Concept-album paru en 1971, Melody Nelson est une pierre angulaire dans l’œuvre majeure de Serge Gainsbourg. Parlé, narré avec précision et émotion, cet album nous plonge dans le récit émotionnel des prémices d’une histoire d’amour, de la rencontre au dénouement provoqué par un accident d’avion. L’orchestration de Jean-Claude Vannier est fine et méthodique, chaque note entrant en résonance avec chaque mot.
Ouverture. Une batterie implacable marquant chaque impact innocemment. La guitare se fait criarde comme pour signaler un danger imminent. Mais la jeune cycliste ne l’entend pas. Et soudain, l’accident. S’ensuit un état de vague à l’âme plus ou moins conscient où, à demi mots – “Melody”, la rencontre s’invite. Une description rapide qui campe le décor, d’une fresque poétique aux débuts dramatiques.
Arpège narrant une histoire naissante, nous arrivons au développement (“Ballade de Melody Nelson”). Entre temps, l’ellipse, chacun pourra imaginer les étapes manquantes. Attachement, affection, une soudaine douceur. Scène de “Valse”, un mouvement ample et tournoyant. Les cordes ajoutent à la grandiloquence. Tourbillon de bonheur.

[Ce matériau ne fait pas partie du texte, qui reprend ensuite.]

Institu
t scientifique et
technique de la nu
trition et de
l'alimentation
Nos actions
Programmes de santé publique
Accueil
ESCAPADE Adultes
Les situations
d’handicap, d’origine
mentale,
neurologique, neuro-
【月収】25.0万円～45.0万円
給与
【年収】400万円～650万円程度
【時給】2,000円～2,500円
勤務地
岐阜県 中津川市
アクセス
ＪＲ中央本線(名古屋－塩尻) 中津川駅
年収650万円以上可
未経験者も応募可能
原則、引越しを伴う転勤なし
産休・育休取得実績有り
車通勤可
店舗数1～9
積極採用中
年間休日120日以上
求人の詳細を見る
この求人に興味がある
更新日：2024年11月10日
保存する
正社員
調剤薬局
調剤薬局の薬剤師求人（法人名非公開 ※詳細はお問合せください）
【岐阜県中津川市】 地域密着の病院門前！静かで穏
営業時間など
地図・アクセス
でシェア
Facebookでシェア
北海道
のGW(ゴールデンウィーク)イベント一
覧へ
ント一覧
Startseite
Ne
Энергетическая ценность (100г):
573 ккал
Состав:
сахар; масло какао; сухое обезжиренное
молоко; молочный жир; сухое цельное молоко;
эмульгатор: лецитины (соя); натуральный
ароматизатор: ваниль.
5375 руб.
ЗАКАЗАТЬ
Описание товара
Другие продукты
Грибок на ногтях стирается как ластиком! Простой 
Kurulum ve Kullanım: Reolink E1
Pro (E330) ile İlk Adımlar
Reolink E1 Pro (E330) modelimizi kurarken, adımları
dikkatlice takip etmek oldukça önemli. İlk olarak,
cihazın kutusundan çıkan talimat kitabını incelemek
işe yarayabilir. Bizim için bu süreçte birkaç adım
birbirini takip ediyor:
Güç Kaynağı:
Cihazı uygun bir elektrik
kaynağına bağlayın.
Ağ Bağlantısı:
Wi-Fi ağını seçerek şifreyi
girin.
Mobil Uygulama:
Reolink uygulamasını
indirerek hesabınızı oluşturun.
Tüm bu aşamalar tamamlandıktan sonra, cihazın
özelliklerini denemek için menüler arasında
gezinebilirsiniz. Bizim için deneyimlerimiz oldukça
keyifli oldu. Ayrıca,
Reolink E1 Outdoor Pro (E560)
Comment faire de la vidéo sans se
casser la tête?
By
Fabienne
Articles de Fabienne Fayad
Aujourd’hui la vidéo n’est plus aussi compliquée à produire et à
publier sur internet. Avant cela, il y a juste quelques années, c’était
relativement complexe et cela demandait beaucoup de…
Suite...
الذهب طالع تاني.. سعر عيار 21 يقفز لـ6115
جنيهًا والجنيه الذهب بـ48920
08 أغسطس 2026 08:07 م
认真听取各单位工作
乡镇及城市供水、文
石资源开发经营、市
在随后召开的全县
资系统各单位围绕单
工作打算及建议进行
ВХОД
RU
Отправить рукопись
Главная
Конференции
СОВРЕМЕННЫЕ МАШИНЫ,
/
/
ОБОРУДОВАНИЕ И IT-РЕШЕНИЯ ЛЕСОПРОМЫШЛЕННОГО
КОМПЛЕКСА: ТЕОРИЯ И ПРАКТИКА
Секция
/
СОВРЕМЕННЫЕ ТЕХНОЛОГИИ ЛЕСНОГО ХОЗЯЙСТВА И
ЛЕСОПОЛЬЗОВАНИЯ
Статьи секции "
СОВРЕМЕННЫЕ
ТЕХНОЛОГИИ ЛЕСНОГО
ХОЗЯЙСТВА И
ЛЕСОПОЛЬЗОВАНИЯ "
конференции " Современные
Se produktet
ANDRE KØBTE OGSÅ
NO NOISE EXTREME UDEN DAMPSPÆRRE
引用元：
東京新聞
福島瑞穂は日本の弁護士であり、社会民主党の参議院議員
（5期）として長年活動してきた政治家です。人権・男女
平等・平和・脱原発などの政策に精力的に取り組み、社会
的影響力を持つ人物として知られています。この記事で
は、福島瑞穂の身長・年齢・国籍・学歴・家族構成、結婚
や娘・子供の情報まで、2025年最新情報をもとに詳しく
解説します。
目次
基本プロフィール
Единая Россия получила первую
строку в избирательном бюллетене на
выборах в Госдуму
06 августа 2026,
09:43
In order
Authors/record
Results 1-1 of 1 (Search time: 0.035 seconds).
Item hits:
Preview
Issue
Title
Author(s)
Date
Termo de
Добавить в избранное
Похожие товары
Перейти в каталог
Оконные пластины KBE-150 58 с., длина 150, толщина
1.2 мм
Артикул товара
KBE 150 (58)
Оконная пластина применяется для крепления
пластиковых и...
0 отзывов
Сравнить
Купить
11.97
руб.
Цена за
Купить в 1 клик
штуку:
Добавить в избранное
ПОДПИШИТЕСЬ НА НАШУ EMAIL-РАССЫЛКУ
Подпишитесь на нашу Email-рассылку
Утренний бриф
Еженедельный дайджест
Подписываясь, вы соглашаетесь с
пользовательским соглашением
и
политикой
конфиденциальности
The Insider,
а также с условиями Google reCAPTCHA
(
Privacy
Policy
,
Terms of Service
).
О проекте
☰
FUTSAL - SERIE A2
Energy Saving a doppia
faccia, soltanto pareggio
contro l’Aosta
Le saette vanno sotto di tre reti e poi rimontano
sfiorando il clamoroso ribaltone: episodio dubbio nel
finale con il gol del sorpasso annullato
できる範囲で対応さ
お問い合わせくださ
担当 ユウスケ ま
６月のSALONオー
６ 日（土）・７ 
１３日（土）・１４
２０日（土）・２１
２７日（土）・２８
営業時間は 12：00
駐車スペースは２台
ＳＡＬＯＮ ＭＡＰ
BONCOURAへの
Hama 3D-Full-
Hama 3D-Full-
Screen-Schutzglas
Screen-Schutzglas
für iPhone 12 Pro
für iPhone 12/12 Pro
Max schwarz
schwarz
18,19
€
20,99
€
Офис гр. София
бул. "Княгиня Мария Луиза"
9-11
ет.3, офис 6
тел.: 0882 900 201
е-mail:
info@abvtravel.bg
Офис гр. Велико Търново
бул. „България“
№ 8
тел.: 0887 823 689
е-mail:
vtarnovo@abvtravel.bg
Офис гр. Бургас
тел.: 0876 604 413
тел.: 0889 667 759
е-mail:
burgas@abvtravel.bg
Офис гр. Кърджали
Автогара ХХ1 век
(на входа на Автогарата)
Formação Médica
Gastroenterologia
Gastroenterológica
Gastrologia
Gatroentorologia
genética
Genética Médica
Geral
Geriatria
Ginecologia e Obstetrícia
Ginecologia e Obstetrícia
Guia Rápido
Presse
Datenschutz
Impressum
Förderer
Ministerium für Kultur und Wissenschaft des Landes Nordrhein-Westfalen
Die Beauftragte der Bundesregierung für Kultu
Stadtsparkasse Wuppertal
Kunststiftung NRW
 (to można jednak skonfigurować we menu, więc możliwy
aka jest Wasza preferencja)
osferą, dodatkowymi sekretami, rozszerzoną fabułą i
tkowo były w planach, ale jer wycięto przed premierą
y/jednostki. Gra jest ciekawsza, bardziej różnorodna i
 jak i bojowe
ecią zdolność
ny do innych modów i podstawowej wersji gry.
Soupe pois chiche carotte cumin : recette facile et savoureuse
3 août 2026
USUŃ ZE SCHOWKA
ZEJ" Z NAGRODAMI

“Ah Melody!” est l’heure du premier bilan. Différence d’âge, jeunesse et manque d’expérience, doute, naïveté et l’ombre du mensonge. Un instant nuageux gentiment méprisant.
L’hôtel particulier, sombre et méticuleux. Il s’agit de respecter la procédure lente et précisément descriptive. Jusqu’à l’instrumental qui ronronne. Le réalisme est frappant, les adjectifs sont pesants.
Une dose de funk, “En Melody”, et une étape supplémentaire est franchie. Douceur d’onomatopées. Vers un final glaçant, annoncé par une voix monocorde et objective. Un deuxième accident, d’avion et tragique cette fois, comme un point final brutal à une idylle qui pique du nez. Elle n’est plus. Les anges répondent, Gainsbourg cherche son corps, un cauchemar éveillé dans les profondeurs d’un “Cargo Culte” qui devient psyché.
27 minutes et 57 secondes. Finesse, génie. La langue française est sublimée.